Start of Data shown
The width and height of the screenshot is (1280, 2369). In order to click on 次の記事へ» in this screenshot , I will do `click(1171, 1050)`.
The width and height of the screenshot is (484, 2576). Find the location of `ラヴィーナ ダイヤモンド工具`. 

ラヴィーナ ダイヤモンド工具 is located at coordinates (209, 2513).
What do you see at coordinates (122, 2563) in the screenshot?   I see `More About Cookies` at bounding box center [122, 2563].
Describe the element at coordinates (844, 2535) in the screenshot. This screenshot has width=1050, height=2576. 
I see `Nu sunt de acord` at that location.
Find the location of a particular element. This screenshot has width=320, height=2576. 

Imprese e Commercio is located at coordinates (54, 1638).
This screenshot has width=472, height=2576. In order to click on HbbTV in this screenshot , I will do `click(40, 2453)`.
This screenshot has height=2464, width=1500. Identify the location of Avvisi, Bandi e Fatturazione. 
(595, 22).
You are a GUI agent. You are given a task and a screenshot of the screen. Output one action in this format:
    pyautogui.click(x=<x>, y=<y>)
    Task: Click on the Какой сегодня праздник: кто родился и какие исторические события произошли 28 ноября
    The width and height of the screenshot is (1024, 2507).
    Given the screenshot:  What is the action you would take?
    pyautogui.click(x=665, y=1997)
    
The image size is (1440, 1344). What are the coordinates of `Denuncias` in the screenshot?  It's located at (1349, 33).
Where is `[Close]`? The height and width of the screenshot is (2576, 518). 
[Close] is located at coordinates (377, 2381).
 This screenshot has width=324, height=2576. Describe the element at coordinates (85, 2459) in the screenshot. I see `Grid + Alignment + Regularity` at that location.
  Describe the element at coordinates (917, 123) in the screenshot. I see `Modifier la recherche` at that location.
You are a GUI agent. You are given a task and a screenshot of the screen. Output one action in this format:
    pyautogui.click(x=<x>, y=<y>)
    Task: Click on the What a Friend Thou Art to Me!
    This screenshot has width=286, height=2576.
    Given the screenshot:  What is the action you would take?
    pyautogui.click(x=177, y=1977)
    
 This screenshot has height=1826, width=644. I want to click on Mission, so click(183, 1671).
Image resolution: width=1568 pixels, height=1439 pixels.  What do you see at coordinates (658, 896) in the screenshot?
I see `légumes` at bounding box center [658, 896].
End of Data shown
Your task = Nothing in the entries above may be left out; retype them all exactly.

Answer to this problem =
The width and height of the screenshot is (1280, 2369). In order to click on 次の記事へ» in this screenshot , I will do `click(1171, 1050)`.
The width and height of the screenshot is (484, 2576). Find the location of `ラヴィーナ ダイヤモンド工具`. 

ラヴィーナ ダイヤモンド工具 is located at coordinates (209, 2513).
What do you see at coordinates (122, 2563) in the screenshot?   I see `More About Cookies` at bounding box center [122, 2563].
Describe the element at coordinates (844, 2535) in the screenshot. This screenshot has width=1050, height=2576. 
I see `Nu sunt de acord` at that location.
Find the location of a particular element. This screenshot has width=320, height=2576. 

Imprese e Commercio is located at coordinates (54, 1638).
This screenshot has width=472, height=2576. In order to click on HbbTV in this screenshot , I will do `click(40, 2453)`.
This screenshot has height=2464, width=1500. Identify the location of Avvisi, Bandi e Fatturazione. 
(595, 22).
You are a GUI agent. You are given a task and a screenshot of the screen. Output one action in this format:
    pyautogui.click(x=<x>, y=<y>)
    Task: Click on the Какой сегодня праздник: кто родился и какие исторические события произошли 28 ноября
    The width and height of the screenshot is (1024, 2507).
    Given the screenshot:  What is the action you would take?
    pyautogui.click(x=665, y=1997)
    
The image size is (1440, 1344). What are the coordinates of `Denuncias` in the screenshot?  It's located at (1349, 33).
Where is `[Close]`? The height and width of the screenshot is (2576, 518). 
[Close] is located at coordinates (377, 2381).
 This screenshot has width=324, height=2576. Describe the element at coordinates (85, 2459) in the screenshot. I see `Grid + Alignment + Regularity` at that location.
  Describe the element at coordinates (917, 123) in the screenshot. I see `Modifier la recherche` at that location.
You are a GUI agent. You are given a task and a screenshot of the screen. Output one action in this format:
    pyautogui.click(x=<x>, y=<y>)
    Task: Click on the What a Friend Thou Art to Me!
    This screenshot has width=286, height=2576.
    Given the screenshot:  What is the action you would take?
    pyautogui.click(x=177, y=1977)
    
 This screenshot has height=1826, width=644. I want to click on Mission, so click(183, 1671).
Image resolution: width=1568 pixels, height=1439 pixels.  What do you see at coordinates (658, 896) in the screenshot?
I see `légumes` at bounding box center [658, 896].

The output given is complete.